Was Donald Trump able to use personal storytelling effectively? In one way my answer would be yes. He did talk about his business experience and its relevance to the work of the president. What he told the world was: I am a business man. I have spent my life negotiating deals. I can get the economy moving faster because I understand entrepreneurship and initiative. And, because I am a deal-maker, I will negotiate better agreements with our allies, our trading partners, and our adversaries. 

Throughout the primaries and again in the general election, he used with great effect a story of being an outsider to the political system, someone who had no ties to any of the corrupt activity in Washington. As such, one of Mr Trump’s themes was a pledge to “clean up the swamp”, to rid the nation’s capital of the cronyism and shady practices that had become standard operating procedure.

In another sense, though, I would say that Donald Trump’s utilization of personal stories of identity was rather feeble. While he sketched out the skeleton of a narrative based on his past experience, he did not go nearly far enough in that direction. As a result, his stories remained vague and superficial.
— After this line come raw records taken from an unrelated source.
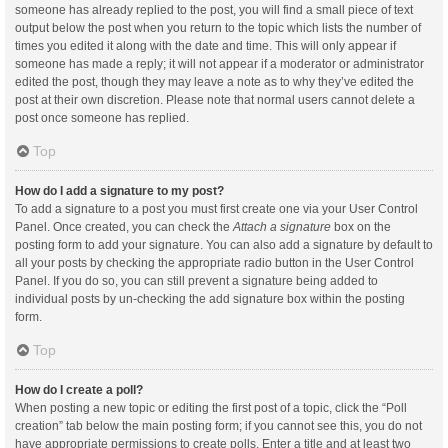
someone has already replied to the post, you will find a small piece of text
output below the post when you return to the topic which lists the number of
times you edited it along with the date and time. This will only appear if
someone has made a reply; it will not appear if a moderator or administrator
edited the post, though they may leave a note as to why they’ve edited the
post at their own discretion. Please note that normal users cannot delete a
post once someone has replied.
Top
How do I add a signature to my post?
To add a signature to a post you must first create one via your User Control
Panel. Once created, you can check the
Attach a signature
box on the
posting form to add your signature. You can also add a signature by default to
all your posts by checking the appropriate radio button in the User Control
Panel. If you do so, you can still prevent a signature being added to
individual posts by un-checking the add signature box within the posting
form.
Top
How do I create a poll?
When posting a new topic or editing the first post of a topic, click the “Poll
creation” tab below the main posting form; if you cannot see this, you do not
have appropriate permissions to create polls. Enter a title and at least two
How should he have taken this dynamic further, in my opinion? Had I been coaching Mr Trump (or Mrs Clinton, for that matter), I would have tried to train him to tell specific personal anecdotes from his life experience. How did he learn about negotiating and decision-making? What were some of the key moments, events, people and decisions that shaped his world view? How will the lessons of his past serve him as president?

As my years of research and experience have shown again and again, and as I have written repeatedly, personal stories of identity are any leader’s most powerful tool of influence. Consequently, I often watch political debate to see if any candidate is effective at “leading by autobiography”. In the case of Hillary Clinton, I found this type of discourse totally absent. Donald Trump, on the other hand, did use his life story somewhat. It was perhaps too shallow and ill-defined for my taste, but he did nonetheless try to give people a story they could latch onto.

Again, I think the question of Trump’s use of narrative is much like the heavy snow I skied in recently. Was the snow great? No. Did it do the job, in the sense that it was good enough to provide a fun afternoon? Most certainly. Did Trump do a great job with personal narrative? I would say no. But, did his use of life stories do the job, in the sense that it contributed significantly to his election? Absolutely.